Investing in a new regime: Confidence and uncertainty in a low-carbon transition
Authors: Eric Kemp-Benedict
Abstract: This paper examines a low-carbon transition using post-Keynesian theory, which assumes fundamental uncertainty. Building on prior work, the paper applies a green-brown capital model in which “green” capital is less productive than “brown” capital in today’s economy, but becomes relatively more productive as it displaces brown capital. The earlier work identified a tension within countries between the need to maintain employment at desired levels and the need to stimulate low-carbon investments, and a tension between countries in that domestic policy outcomes depend on the actions of trading partners. This paper goes on to consider the impacts of behavioral change, such as reduced working time and reduced consumption in high-income countries, and of potentially divergent policies in high-income and developing countries. To capture fundamental uncertainty the paper uses exploratory scenario analysis, with the Shared Socioeconomic Pathways (SSPs), one component of the new generation of global climate scenarios, as a frame.
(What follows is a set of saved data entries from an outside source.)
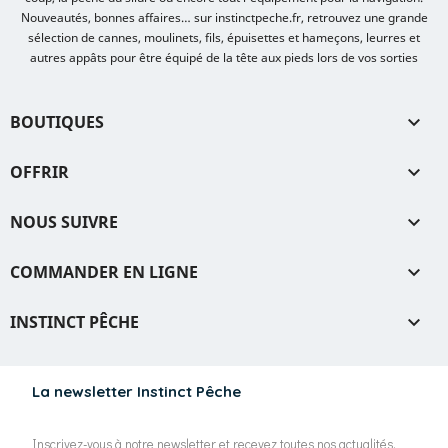
Nouveautés, bonnes affaires… sur instinctpeche.fr, retrouvez une grande
sélection de cannes, moulinets, fils, épuisettes et hameçons, leurres et
autres appâts pour être équipé de la tête aux pieds lors de vos sorties
BOUTIQUES

OFFRIR

NOUS SUIVRE

COMMANDER EN LIGNE

INSTINCT PÊCHE

La newsletter Instinct Pêche
Inscrivez-vous à notre newsletter et recevez toutes nos actualités,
The transformation of the social relation to energy from the Fordism to Neoliberal capitalism. An macroeconomic and comparative empirical exploration in wealthy countries (1950-2010)
Authors: Louison Cahen-Fourot
Abstract: Drawing on environmental data, this paper seeks to explore the role of the environment in the fordist-compromise as studied by the Régulation School. The environmental dimension is usually lacking in the regulationist analyses, despite some recent progress. We aim at revisiting the institutional compromise of the fordist era in assuming that the exploitation of the environment is a key aspect of the emergence of the fordist accumulation regime with its strong redistribution mechanisms. In the perspective of the emerging ecological macroeconomics, this paper seeks more broadly at enhancing our understanding of the environment as a key component of a particular accumulation regime. Insights from this analyse should help us comprehending the place of the environment in the current finance-led accumulation regime.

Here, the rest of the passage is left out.